Varol Tasar

Personal information
- Full name: Varol Salman Tasar
- Date of birth: 4 October 1996 (age 29)
- Place of birth: Waldshut-Tiengen, Germany
- Height: 1.74 m (5 ft 9 in)
- Position: Forward

Team information
- Current team: Yverdon-Sport
- Number: 20

Youth career
- Laufenberg
- 2010–2015: Old Boys

Senior career*
- Years: Team / Apps / (Gls)
- 2015: Old Boys / 6 / (1)
- 2015–2016: Aydınspor / 0 / (0)
- 2015–2016: Klingnau / 11 / (6)
- 2016–2019: Aarau / 65 / (20)
- 2019–2021: Servette / 31 / (8)
- 2020–2021: → Luzern (loan) / 30 / (7)
- 2021–2024: Luzern / 26 / (1)
- 2022–2023: → Aarau (loan) / 25 / (3)
- 2023–2024: → Yverdon-Sport (loan) / 24 / (6)
- 2024–: Yverdon-Sport / 34 / (6)

= Varol Tasar =

German footballer

Varol Salman Tasar (Taşar; born 4 October 1996) is a German professional footballer who plays as a forward for the Swiss club Yverdon-Sport.

==Career==
Tasar made his senior debut in the Swiss Promotion League for Old Boys in 2015 before appearing in the 2. Liga Interregional with Klingnau the following season. After a successful season with Aarau in the Swiss Challenge League, Tasar signed a precontract with Servette on 13 February 2019.

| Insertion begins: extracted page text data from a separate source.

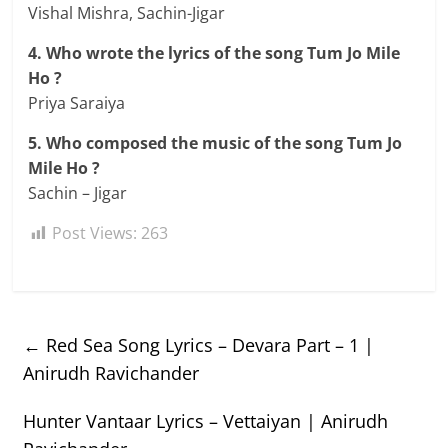
Vishal Mishra, Sachin-Jigar
4. Who wrote the lyrics of the song Tum Jo Mile
Ho ?
Priya Saraiya
5. Who composed the music of the song Tum Jo
Mile Ho ?
Sachin – Jigar
Post Views:
263
←
Red Sea Song Lyrics – Devara Part – 1 |
Anirudh Ravichander
Hunter Vantaar Lyrics – Vettaiyan | Anirudh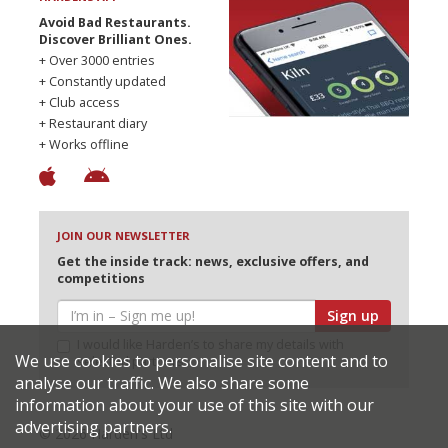
Avoid Bad Restaurants.
Discover Brilliant Ones.
+ Over 3000 entries
+ Constantly updated
+ Club access
+ Restaurant diary
+ Works offline
JOIN OUR NEWSLETTER
Get the inside track: news, exclusive offers, and
competitions
Sign up
I would like Harden’s to share my details with
We use cookies to personalise site content and to
selected partners
analyse our traffic. We also share some
information about your use of this site with our
advertising partners.
© 2026 Harden's Ltd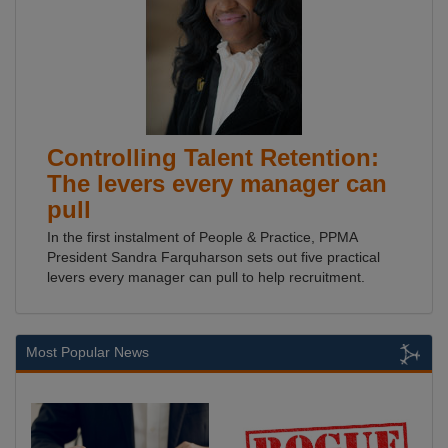
Controlling Talent Retention:
The levers every manager can
pull
In the first instalment of People & Practice, PPMA
President Sandra Farquharson sets out five practical
levers every manager can pull to help recruitment.
Most Popular News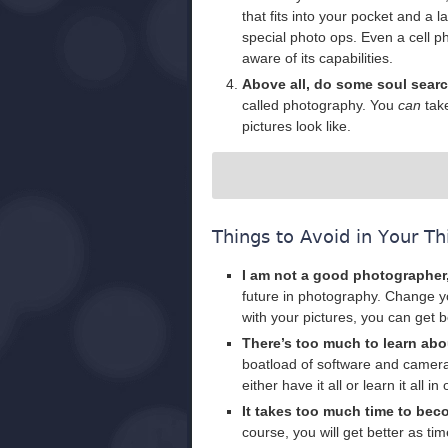
that fits into your pocket and a 
special photo ops. Even a cell 
aware of its capabilities.
Above all, do some soul sear
called photography. You
can
take
pictures look like.
Things to Avoid in Your Th
I am not a good photographer
future in photography. Change y
with your pictures, you can get b
There’s too much to learn ab
boatload of software and camera
either have it all or learn it all
It takes too much time to be
course, you will get better as t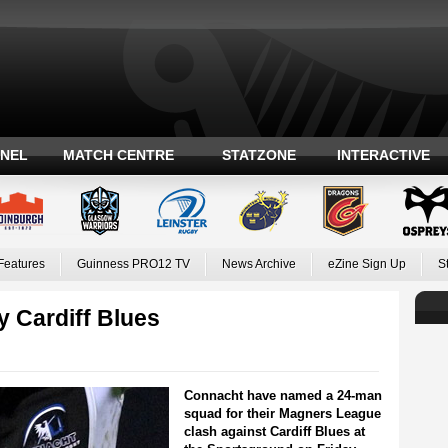
ANEL
MATCH CENTRE
STATZONE
INTERACTIVE
Features
Guinness PRO12 TV
News Archive
eZine Sign Up
S
 Cardiff Blues
Connacht have named a 24-man
squad for their Magners League
clash against Cardiff Blues at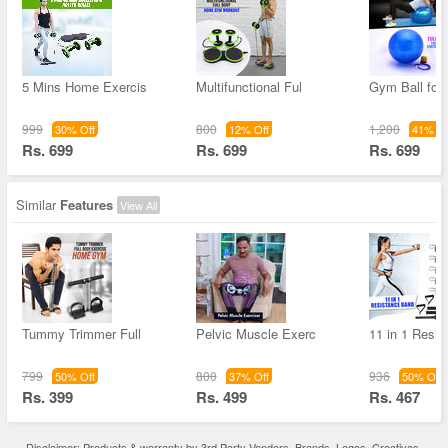
5 Mins Home Exercis
Multifunctional Ful
Gym Ball for 
999
800
1,200
30% Off
12% Off
41% Of
Rs. 699
Rs. 699
Rs. 699
Similar
Features
View All
Tummy Trimmer Full
Pelvic Muscle Exerc
11 in 1 Resis
799
800
936
50% Off
37% Off
50% Off
Rs. 399
Rs. 499
Rs. 467
Disclaimer: Products & warranty by 3rd Party Vendors. Brands, Logos, Creatives,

On 7 October 2020, he moved to Luzern. For the 2020–21 season, the move was on the loan basis, followed by a permanent three-year contract thereafter.

On 26 August 2022, Tasar returned to Aarau on a season-long loan. On 19 July 2023, he was loaned to Yverdon-Sport.

==Personal life==
Born in Germany, Tasar is of Turkish descent.